JAKARTA - Polisi Israel mengerahkan meriam air dan menangkap sejumlah pendemo yang memprotes langkah Perdana Menteri Israel Benjamin Netanyahu memecat kepala dinas intelijen.
Ribuan warga Israel bergabung dalam demonstrasi anti-Netanyahu dengan penentang langkah pemecatan kepala Shin Bet Ronen Bar bergabung dengan pengunjuk rasa yang marah atas keputusan untuk melanjutkan pertempuran di Gaza.

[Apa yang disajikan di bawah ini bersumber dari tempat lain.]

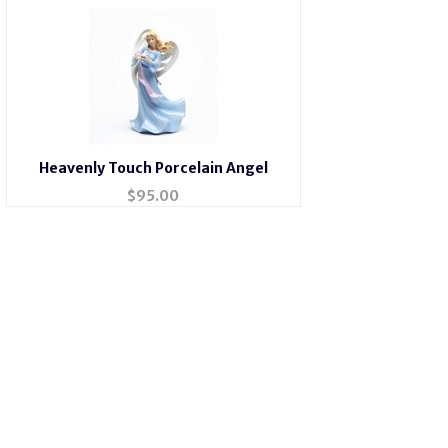
Heavenly Touch Porcelain Angel
$
95.00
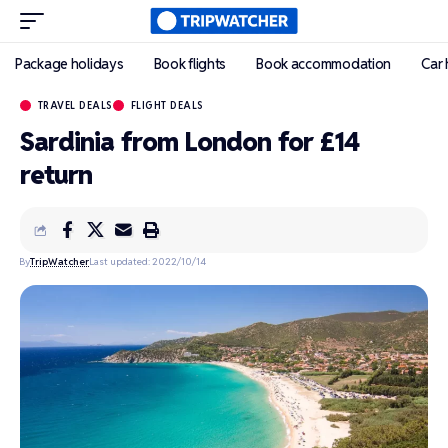
Package holidays
Book flights
Book accommodation
Car 
TRAVEL DEALS
FLIGHT DEALS
Sardinia from London for £14
return
By
TripWatcher
Last updated: 2022/10/14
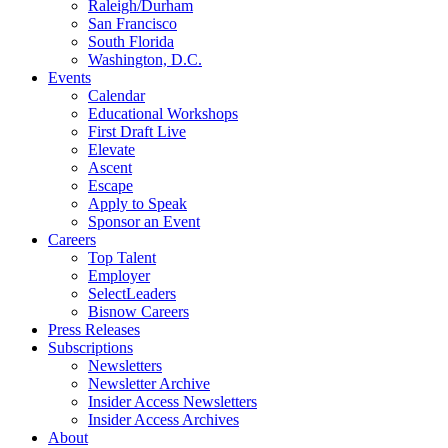
Raleigh/Durham
San Francisco
South Florida
Washington, D.C.
Events
Calendar
Educational Workshops
First Draft Live
Elevate
Ascent
Escape
Apply to Speak
Sponsor an Event
Careers
Top Talent
Employer
SelectLeaders
Bisnow Careers
Press Releases
Subscriptions
Newsletters
Newsletter Archive
Insider Access Newsletters
Insider Access Archives
About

“Kami sangat, sangat khawatir negara kami akan menjadi negara kediktatoran," kata Rinat Hadashi, 59 tahun, di Yerusalem dilansir Reuters, Kamis, 20 Maret.
"Mereka menelantarkan sandera kami, mereka mengabaikan semua hal penting bagi negara ini,” tuturnya.

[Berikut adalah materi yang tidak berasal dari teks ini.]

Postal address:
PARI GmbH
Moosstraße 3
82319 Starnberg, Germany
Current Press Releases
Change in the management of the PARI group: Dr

Pada Kamis, polisi dan demonstran bentrok saat ratusan orang berbaris di sepanjang jalan menuju kediaman resmi perdana menteri di Yerusalem. Puluhan pengunjuk rasa mencoba menerobos barikade keamanan.
BACA JUGA:
Demonstrasi direncanakan digelar di luar kompleks markas militer Kirya di Tel Aviv.
Sehari sebelumnya terjadi konfrontasi sengit antara pengunjuk rasa dan demonstran tandingan, yang menyoroti perpecahan yang semakin dalam sejak Netanyahu kembali berkuasa sebagai pemimpin koalisi sayap kanan pada akhir tahun 2022.
Bahkan sebelum perang di Gaza, puluhan ribu warga Israel bergabung dalam demonstrasi rutin untuk memprotes upaya pemerintah untuk mengekang kekuasaan peradilan yang oleh para kritikus dianggap sebagai serangan terhadap demokrasi Israel.
Sejak dimulainya perang, telah terjadi pula demo rutin oleh keluarga dan pendukung sandera yang ditawan oleh Hamas selama serangannya terhadap Israel dari Gaza pada tanggal 7 Oktober 2023.
Kabinet Israel diperkirakan akan bertemu pada Jumat untuk secara resmi menyetujui pemecatan Bar, yang telah berselisih dengan Netanyahu mengenai penyelidikan korupsi terhadap para pembantu di kantornya yang disebut oleh perdana menteri sebagai serangan bermotif politik.